UNITED STATES DISTRICT COURT FOR THE MIDDLE DISTRICT OF PENNSYLVANIA
Feb 16, 2016
CIVIL NO. 4:CV-15-820 (M.D. Pa. Feb. 16, 2016)

Opinion

CIVIL NO. 4:CV-15-820

02-16-2016

JAMES BRYANT, Plaintiff v. KAREN KASKIE, ET AL., Defendants


() MEMORANDUM Background

James Bryant, an inmate presently confined at the State Correctional Institution, Camp Hill, Pennsylvania (SCI-Camp Hill) filed this pro se civil rights action. Named as Defendants are two officials at Plaintiff's prior place confinement, the State Correctional Institution, Coal Township, Pennsylvania (SCI-Coal Twp.), Superintendent Vincent Mooney and Nurse Practitioner Karen Kaskie. An Amended Complaint (Doc. 11) was previously submitted.

The only discernible difference between the Original and Amended Complaints is a corrected address for Defendant Kaskie.

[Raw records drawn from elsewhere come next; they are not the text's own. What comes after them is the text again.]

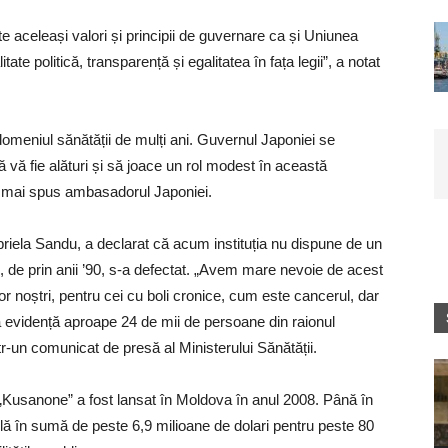
aceleași valori și principii de guvernare ca și Uniunea
te politică, transparență și egalitatea în fața legii”, a notat
omeniul sănătății de mulți ani. Guvernul Japoniei se
ă fie alături și să joace un rol modest în această
, a mai spus ambasadorul Japoniei.
iela Sandu, a declarat că acum instituția nu dispune de un
, de prin anii ’90, s-a defectat. „Avem mare nevoie de acest
r noștri, pentru cei cu boli cronice, cum este cancerul, dar
la evidență aproape 24 de mii de persoane din raionul
r-un comunicat de presă al Ministerului Sănătății.
„Kusanone” a fost lansat în Moldova în anul 2008. Până în
lă în sumă de peste 6,9 milioane de dolari pentru peste 80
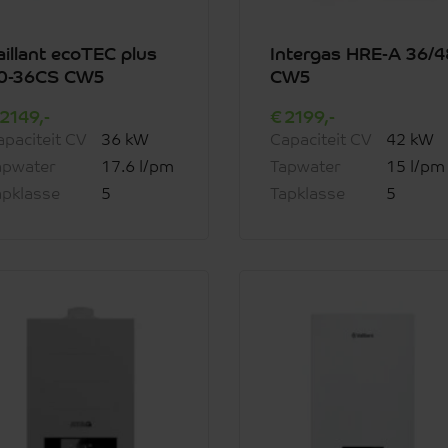
aillant ecoTEC plus
Intergas HRE-A 36/4
0-36CS CW5
CW5
2149,-
2199,-
apaciteit CV
36 kW
Capaciteit CV
42 kW
apwater
17.6 l/pm
Tapwater
15 l/pm
apklasse
5
Tapklasse
5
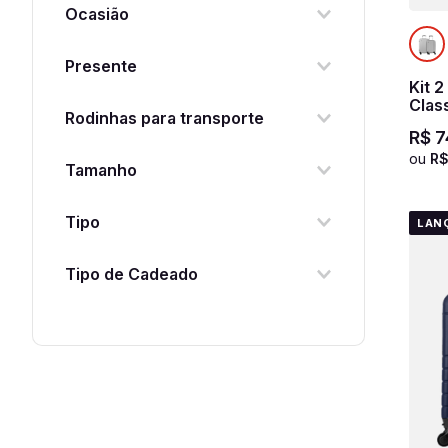
Ocasião
Polipropileno
Rodas Retráteis
Viagem
Presente
4 Rodas Duplas 360°
Kit 
Sim
Class
Rodinhas para transporte
R$
7
Sim
ou
R
Tamanho
Bordo
Tipo
LAN
Médio
Viagem
Tipo de Cadeado
Grande
Único
Fixo com TSA
Kit
Fixo
Fixo Flat com Segredo
Cadeado TSA Flat com Segredo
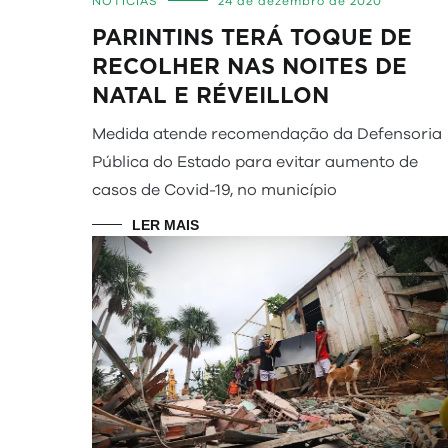
NOTÍCIAS
24 de dezembro de 2020
PARINTINS TERÁ TOQUE DE
RECOLHER NAS NOITES DE
NATAL E RÉVEILLON
Medida atende recomendação da Defensoria
Pública do Estado para evitar aumento de
casos de Covid-19, no município
LER MAIS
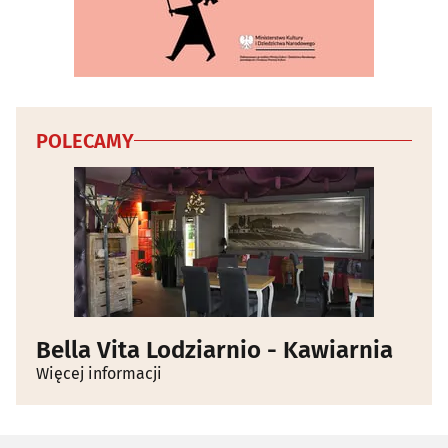
POLECAMY
Bella Vita Lodziarnio - Kawiarnia
Więcej informacji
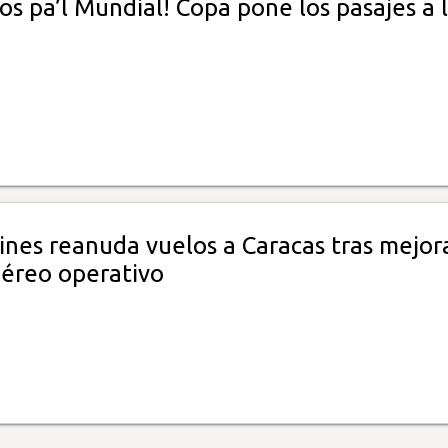
s pa’l Mundial! Copa pone los pasajes a 
ines reanuda vuelos a Caracas tras mejor
aéreo operativo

Plaintiff alleges that while incarcerated at SCI-Camp Hill on October 17, 2012 he was prescribed the medication Risperidone (Risperdal). Bryant was subsequently transferred to SCI-Coal Twp. and allegedly remained on the medication until March 15, 2013. He generally asserts that members of the SCI-Coal Twp. Medical Department ignored his multiple requests that he was suffering gynecomastia (development of female breasts), a known side effect of Risperidone. The Amended Complaint seeks injunctive relief and compensatory damages.

Risperidone is an antipsychotic medication.

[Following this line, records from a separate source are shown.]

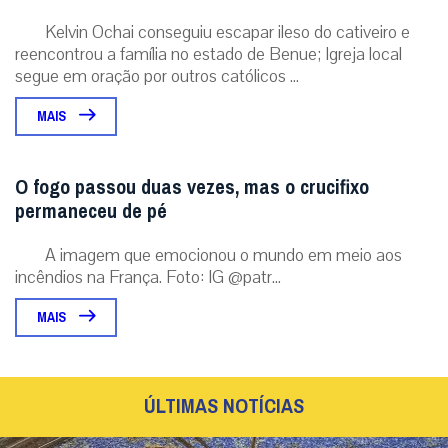
Kelvin Ochai conseguiu escapar ileso do cativeiro e
reencontrou a família no estado de Benue; Igreja local
segue em oração por outros católicos ...
MAIS
O fogo passou duas vezes, mas o crucifixo
permaneceu de pé
A imagem que emocionou o mundo em meio aos
incêndios na França. Foto: IG @patr...
MAIS
ÚLTIMAS NOTÍCIAS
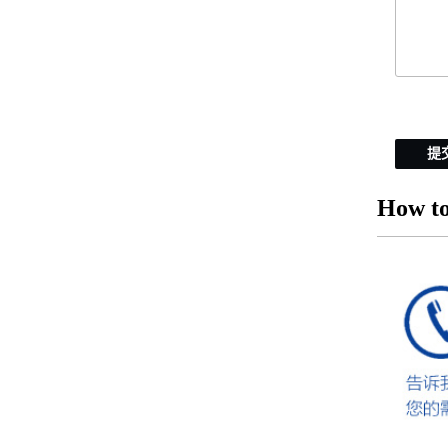
提
How to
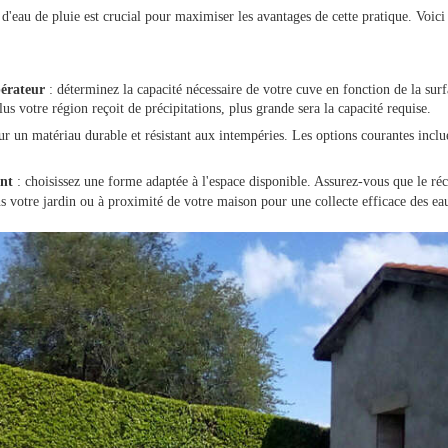
 d'eau de pluie est crucial pour maximiser les avantages de cette pratique. Voic
pérateur
: déterminez la capacité nécessaire de votre cuve en fonction de la surf
us votre région reçoit de précipitations, plus grande sera la capacité requise.
r un matériau durable et résistant aux intempéries. Les options courantes inclu
ent
: choisissez une forme adaptée à l'espace disponible. Assurez-vous que le réc
ns votre jardin ou à proximité de votre maison pour une collecte efficace des ea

Defendant Kaskie has responded to the Amended Complaint by filing motion to dismiss for failure to state a claim. See Doc. 18. The opposed motion is ripe for consideration. Discussion Standard of Review

Defendant Mooney has also filed a motion to dismiss which will be addressed separately.

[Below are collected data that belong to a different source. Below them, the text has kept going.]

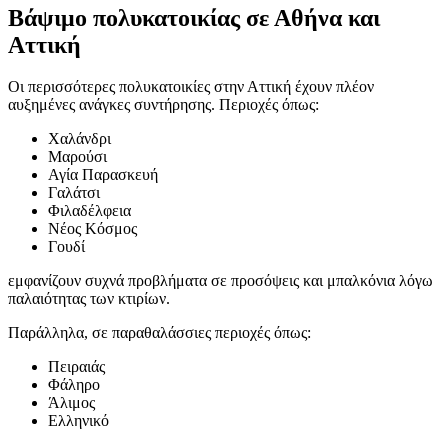
Βάψιμο πολυκατοικίας σε Αθήνα και
Αττική
Οι περισσότερες πολυκατοικίες στην Αττική έχουν πλέον
αυξημένες ανάγκες συντήρησης. Περιοχές όπως:
Χαλάνδρι
Μαρούσι
Αγία Παρασκευή
Γαλάτσι
Φιλαδέλφεια
Νέος Κόσμος
Γουδί
εμφανίζουν συχνά προβλήματα σε προσόψεις και μπαλκόνια λόγω
παλαιότητας των κτιρίων.
Παράλληλα, σε παραθαλάσσιες περιοχές όπως:
Πειραιάς
Φάληρο
Άλιμος
Ελληνικό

Federal Rule of Civil Procedure 12(b)(6) provides for the dismissal of complaints that fail to state a claim upon which relief can be granted. When ruling on a motion to dismiss under Rule 12(b)(6), the court must "accept as true all factual allegations in the complaint and all reasonable inferences that can be drawn therefrom, and view them in the light most favorable to the plaintiff." Kanter v. Barella, 489 F.3d 170, 177 (3d Cir. 2007)(quoting Evancho v. Fisher, 423 F.3d 347, 350 (3d Cir. 2005)).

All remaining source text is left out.